Revealing what we can learn from nature and the ways in which the past informs the future, Sankar Chatterjee’s discoveries are enlightening the faraway visions of human flight and space exploration.

Written by Kippra D. Hopper

The tapestry of Sankar Chatterjee’s life is woven with colorful threads of his personal story, his life’s work and his contributions to science. Intertwined throughout this fabric is his curiosity about geology, paleontology and time measured in aeons. Creating the texture of the cloth are Chatterjee’s passions for dinosaurs, birds, pterosaurs and plate tectonics. When viewed in a coherent whole, the material reveals complicated pictorial designs of Chatterjee and his cache of fossil finds, scores of which are unique specimens new to science. Magnified, the interlacing of the weave illuminates his pioneering discoveries that challenge conventional wisdom about the pace of evolution and its patterns of change. The binding around the edges of the textile, holding together all of the threads, is Chatterjee’s fascination with ancient birds and the evolution of flight in feathered dinosaurs. The hand-woven art possesses color, design, variety, beauty and complexity in its depiction of ancient creatures and their time and place on Earth. The tapestry of Sankar Chatterjee’s life hangs on the walls of history and science.

Sankar Chatterjee

In the basement of the Museum of Texas Tech University, Chatterjee has spent nearly three decades deciphering the fossils he has discovered across the continents, from his native India, to China, Europe, Antarctica and the American Southwest. The Paul Whitfield Horn Professor of Geosciences and Museum Science and Curator of Paleontology at Texas Tech University has trekked through the ages to find specimen upon specimen of ancient creatures that create a chronology of the planet’s time clock. The unearthed bones and fossils have kept Chatterjee in the ranks of modern scientific pioneers as a greatly cited internationally known scholar on the evolution of flight in pterosaurs and birds. Pterosaurs were members of flying reptiles.
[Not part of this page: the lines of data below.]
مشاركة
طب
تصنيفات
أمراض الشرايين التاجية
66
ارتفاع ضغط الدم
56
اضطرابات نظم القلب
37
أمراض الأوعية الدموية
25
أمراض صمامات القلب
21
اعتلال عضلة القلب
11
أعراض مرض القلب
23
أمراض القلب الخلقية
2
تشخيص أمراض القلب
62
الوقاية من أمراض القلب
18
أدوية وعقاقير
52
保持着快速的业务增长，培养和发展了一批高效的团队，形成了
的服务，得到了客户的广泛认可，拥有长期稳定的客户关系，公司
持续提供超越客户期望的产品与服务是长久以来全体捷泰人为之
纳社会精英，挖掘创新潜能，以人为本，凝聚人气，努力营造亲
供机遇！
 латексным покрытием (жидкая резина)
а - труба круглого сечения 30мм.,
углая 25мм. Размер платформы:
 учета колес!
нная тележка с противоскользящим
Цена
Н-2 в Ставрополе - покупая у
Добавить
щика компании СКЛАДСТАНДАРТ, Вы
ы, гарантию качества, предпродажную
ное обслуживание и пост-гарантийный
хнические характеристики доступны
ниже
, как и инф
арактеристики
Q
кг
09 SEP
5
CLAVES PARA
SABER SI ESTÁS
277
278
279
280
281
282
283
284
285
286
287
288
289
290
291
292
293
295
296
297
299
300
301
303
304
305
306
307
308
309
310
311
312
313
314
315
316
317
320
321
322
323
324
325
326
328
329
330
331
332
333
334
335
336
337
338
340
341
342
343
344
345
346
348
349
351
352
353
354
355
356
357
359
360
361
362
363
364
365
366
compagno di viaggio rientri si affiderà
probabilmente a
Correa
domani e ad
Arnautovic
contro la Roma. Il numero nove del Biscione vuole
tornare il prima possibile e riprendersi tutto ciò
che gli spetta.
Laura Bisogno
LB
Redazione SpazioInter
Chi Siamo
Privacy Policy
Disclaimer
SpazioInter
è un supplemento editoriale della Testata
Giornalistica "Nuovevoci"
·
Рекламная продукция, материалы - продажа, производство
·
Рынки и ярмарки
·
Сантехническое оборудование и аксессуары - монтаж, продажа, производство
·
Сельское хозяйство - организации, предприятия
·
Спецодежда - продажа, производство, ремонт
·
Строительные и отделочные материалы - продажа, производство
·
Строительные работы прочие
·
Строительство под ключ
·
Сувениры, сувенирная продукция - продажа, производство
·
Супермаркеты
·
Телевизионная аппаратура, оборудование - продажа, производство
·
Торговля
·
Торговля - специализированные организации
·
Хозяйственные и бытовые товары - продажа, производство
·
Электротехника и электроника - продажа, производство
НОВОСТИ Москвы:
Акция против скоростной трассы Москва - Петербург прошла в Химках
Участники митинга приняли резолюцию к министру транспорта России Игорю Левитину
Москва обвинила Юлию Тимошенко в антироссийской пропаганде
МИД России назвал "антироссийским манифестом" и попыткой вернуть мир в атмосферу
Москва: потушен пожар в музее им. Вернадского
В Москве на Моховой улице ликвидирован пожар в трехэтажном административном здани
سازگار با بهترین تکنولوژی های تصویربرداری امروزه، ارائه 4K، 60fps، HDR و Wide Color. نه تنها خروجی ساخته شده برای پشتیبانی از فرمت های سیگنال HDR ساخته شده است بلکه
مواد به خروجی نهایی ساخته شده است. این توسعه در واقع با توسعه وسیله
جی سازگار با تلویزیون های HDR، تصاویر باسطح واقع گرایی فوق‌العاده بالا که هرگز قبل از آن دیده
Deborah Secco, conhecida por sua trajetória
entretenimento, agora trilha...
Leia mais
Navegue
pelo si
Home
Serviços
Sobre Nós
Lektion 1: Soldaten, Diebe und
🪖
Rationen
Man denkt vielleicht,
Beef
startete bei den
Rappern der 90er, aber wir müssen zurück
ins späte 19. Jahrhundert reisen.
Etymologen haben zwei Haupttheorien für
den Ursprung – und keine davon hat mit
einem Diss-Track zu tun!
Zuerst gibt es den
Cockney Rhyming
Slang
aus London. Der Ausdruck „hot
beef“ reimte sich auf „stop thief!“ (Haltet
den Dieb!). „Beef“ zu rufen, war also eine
Chatterjee’s life story is nothing short of fascinating, and the culmination of his work has taken an imaginative twist. Revealing what we can learn from nature and the ways in which the past informs the future, Chatterjee’s discoveries are enlightening the faraway visions of human flight and space exploration. Intrigued by the research, officials with the National Aeronautical Space Agency (NASA) are interested in applying the new paleontological knowledge toward building future planes with flexible wings that simulate birds and their flight. On the horizon, where sky meets land, birds and their natural secrets are linked with space flight.
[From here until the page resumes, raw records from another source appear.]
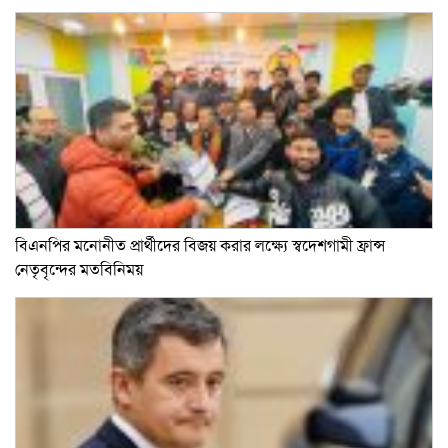
বিএনপির মনোনীত প্রার্থীদের বিজয় করার লক্ষ্যে স্বদেশগামী ফ্রান্স
নেতৃবৃন্দের মতবিনিময়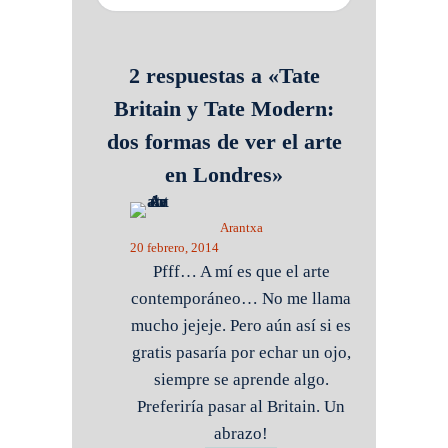
2 respuestas a «Tate
Britain y Tate Modern:
dos formas de ver el arte
en Londres»
Arantxa
20 febrero, 2014
Pfff… A mí es que el arte
contemporáneo… No me llama
mucho jejeje. Pero aún así si es
gratis pasaría por echar un ojo,
siempre se aprende algo.
Preferiría pasar al Britain. Un
abrazo!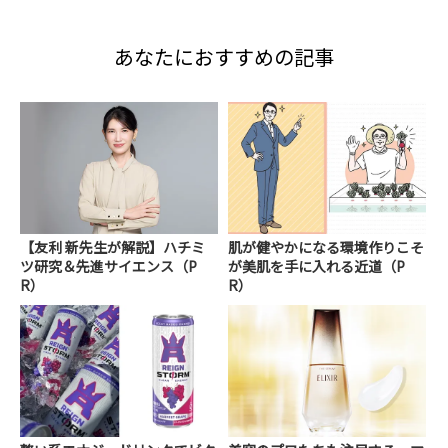
あなたにおすすめの記事
【友利 新先生が解説】ハチミ
肌が健やかになる環境作りこそ
ツ研究＆先進サイエンス（P
が美肌を手に入れる近道（P
R）
R）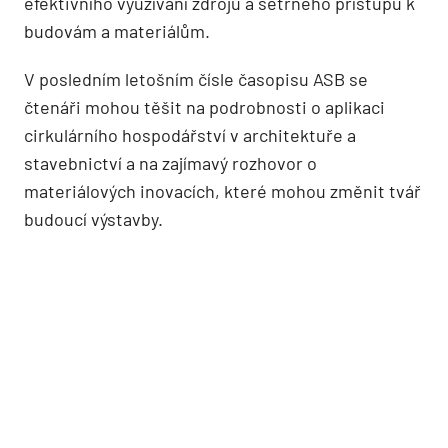
efektivního využívání zdrojů a šetrného přístupu k
budovám a materiálům.
V posledním letošním čísle časopisu ASB se
čtenáři mohou těšit na podrobnosti o aplikaci
cirkulárního hospodářství v architektuře a
stavebnictví a na zajímavý rozhovor o
materiálových inovacích, které mohou změnit tvář
budoucí výstavby.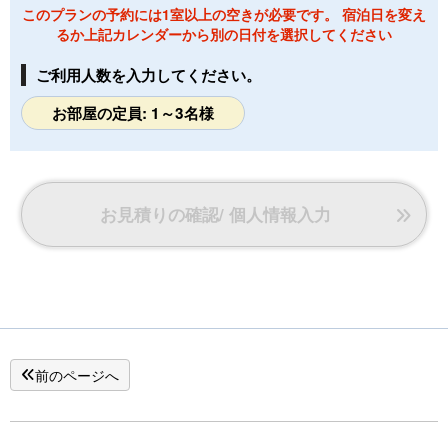
このプランの予約には1室以上の空きが必要です。 宿泊日を変え
ャワーキャップ・ボディスポンジ・足袋・巾着
るか上記カレンダーから別の日付を選択してください
・カミソリ（男性）・コットンセット・化粧水・乳液・メイ
ク落とし・洗顔・シャンプー・リンス・ボディソープ
ご利用人数を入力してください。
お部屋の定員: 1～3名様
お見積りの確認/ 個人情報入力
前のページへ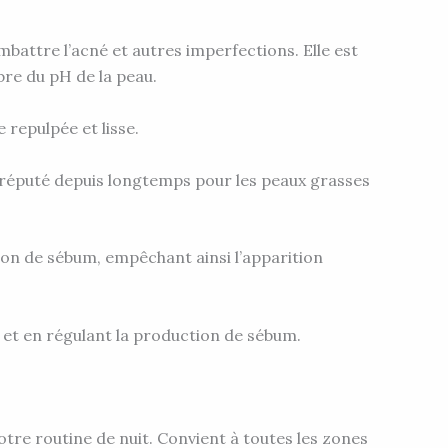
battre l’acné et autres imperfections. Elle est
bre du pH de la peau.
repulpée et lisse.
, réputé depuis longtemps pour les peaux grasses
ion de sébum, empêchant ainsi l’apparition
s et en régulant la production de sébum.
re routine de nuit. Convient à toutes les zones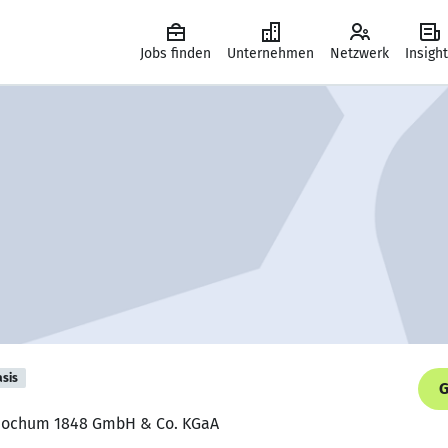
Jobs finden
Unternehmen
Netzwerk
Insigh
asis
G
L Bochum 1848 GmbH & Co. KGaA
The stuff of Jurassic Park, dinosaurs captivate young and old alike, with the curiosity of mysterious, ancient and lost worlds. Pointing to the incredible value of basic research, this seemingly esoteric study of bones and fossils revealingly portrays how science for its own sake can have unforeseen ramifications in human knowledge and activities. This result of joining the Earth’s deep history with the universe’s future technology has emerged from a unique collaboration between Chatterjee and research partner, R.J. Templin. A retired aeronautical engineer living in Ottawa, Canada, Templin one time served as the head of the Aeronautical Division of the National Research Council of Canada, an equivalent of NASA. The two have combined their respective knowledge about time and space to precisely calculate how pterosaurs and birds, which evolved about 225 million years ago, developed the ability to take flight.
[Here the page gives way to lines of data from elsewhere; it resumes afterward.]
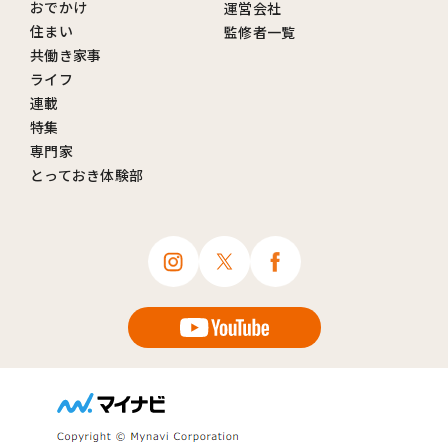
おでかけ
運営会社
住まい
監修者一覧
共働き家事
ライフ
連載
特集
専門家
とっておき体験部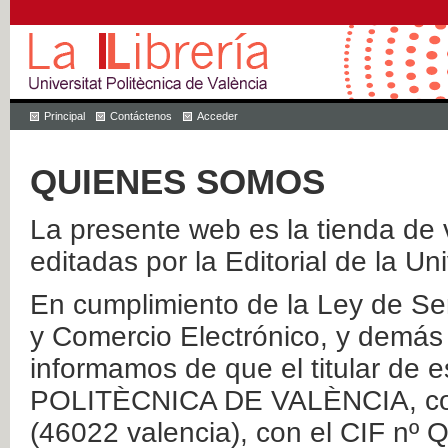
Principal
Contáctenos
Acceder
QUIENES SOMOS
La presente web es la tienda de v
editadas por la Editorial de la Un
En cumplimiento de la Ley de Ser
y Comercio Electrónico, y demás 
informamos de que el titular de
POLITÈCNICA DE VALÈNCIA, con 
(46022 valencia), con el CIF nº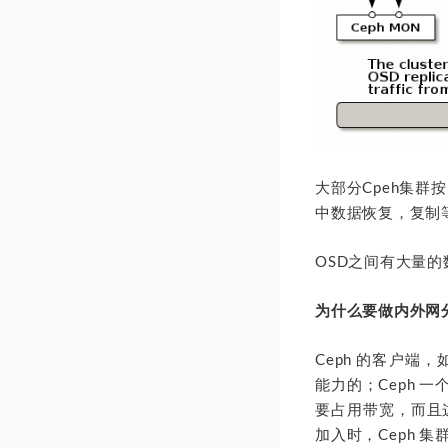
大部分Cpeh集群
中数据恢复，复制
OSD之间有大量
为什么要做内外网
Ceph 的客户端
能力的；Ceph 
要占用带宽，而且
加入时，Ceph 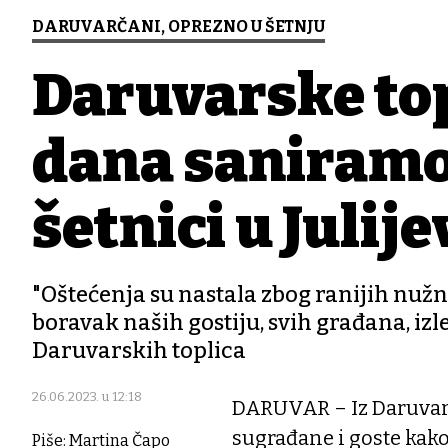
DARUVARČANI, OPREZNO U ŠETNJU
Daruvarske top
dana saniramo
šetnici u Juli
"Oštećenja su nastala zbog ranijih nužni
boravak naših gostiju, svih građana, izle
Daruvarskih toplica
26.06.2023. u 12:18
DARUVAR – Iz Daruvars
sugrađane i goste kako j
Piše: Martina Čapo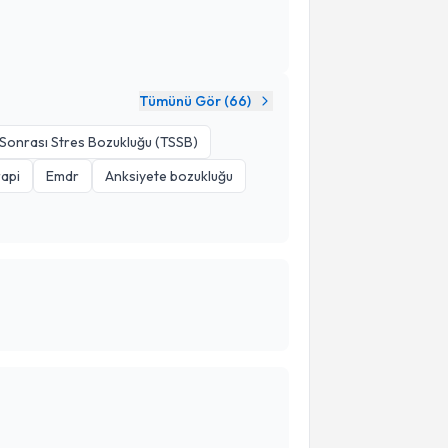
Tümünü Gör (
66
)
Sonrası Stres Bozukluğu (TSSB)
api
Emdr
Anksiyete bozukluğu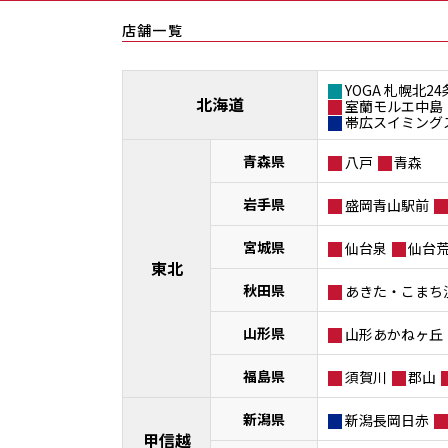
店舗一覧
YOGA 札幌北24
北海道
室蘭モルエ中島
帯広スイミング
青森県
八戸
青森
岩手県
盛岡青山駅前
宮城県
仙台泉
仙台
東北
秋田県
あきた・こまち
山形県
山形あかねヶ丘
福島県
須賀川
郡山
新潟県
新潟長岡日赤
甲信越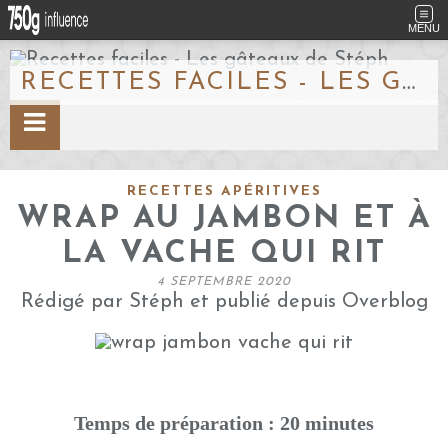
MENU
RECETTES FACILES - LES GÂTEAUX DE STÉPH
RECETTES APÉRITIVES
WRAP AU JAMBON ET À
LA VACHE QUI RIT
4 SEPTEMBRE 2020
Rédigé par Stéph et publié depuis Overblog
Temps de préparation : 20 minutes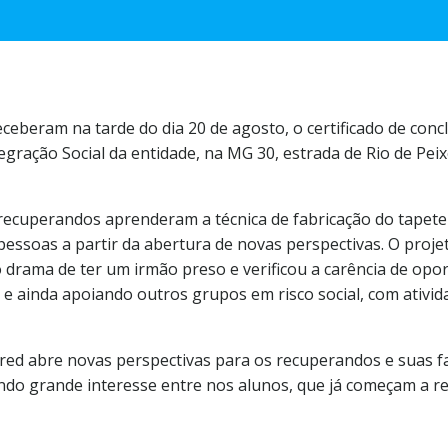
eberam na tarde do dia 20 de agosto, o certificado de conc
egração Social da entidade, na MG 30, estrada de Rio de Pe
 recuperandos aprenderam a técnica de fabricação do tapete
essoas a partir da abertura de novas perspectivas. O projet
drama de ter um irmão preso e verificou a carência de opor
 e ainda apoiando outros grupos em risco social, com ativida
Fred abre novas perspectivas para os recuperandos e suas f
ndo grande interesse entre nos alunos, que já começam a r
While scientists had established that pterosaurs and ancient birds could fly, no one had ever answered the question about their flight performance. Through tedious calculations, computer simulations and intense research, Chatterjee and Templin joined their respective knowledge about animals and flight mechanics to answer the mystery that has lingered in the scientific world for 30 years. Their definitive work, titled “Posture, Locomotion and Paleoecology of Pterosaurs,” has been published as a special monograph of the prestigious Geological Society of America. Members of an order of flying reptiles with crocodile-like skulls, but bird-like hollow bones, pterosaurs became extinct with the dinosaurs 65 million years ago. In that world, the pterosaurs – the largest creatures ever to fly – filled the skies; and birds, descendants of theropods, or the carnivorous dinosaurs, also came onto the scene. The secret code that joins the past to the future lies within the evolving design of the wings – those of birds, pterosaurs and human-built aircraft.

Pterosaurs were not dinosaurs, nor were they birds. “Pterosaurs could fly like birds, and they flew above the heads of dinosaurs. Some were small, like a modern sparrow, and some were large, like an F-16 plane. These animals are very enigmatic because they are extinct and we have no modern animals with which to compare. Pterosaurs seem to be half bat, half bird, but actually they are reptiles,” Chatterjee explains. “The family of birds with dinosaurs brings a new twist in the extinction debate. The similar anatomy suggests that birds and dinosaurs are closely related and they shared a common ancestry. Currently birds are considered living dinosaurs, the direct descendents of theropods. If so, dinosaurs did not die out completely. While it is true that all the terrestrial forms are gone forever, one group of dinosaurs escaped this catastrophe. They are still around us – flying, hopping, perching, singing and nesting. They inspired us to fly and to invent the airplane. We call them birds.”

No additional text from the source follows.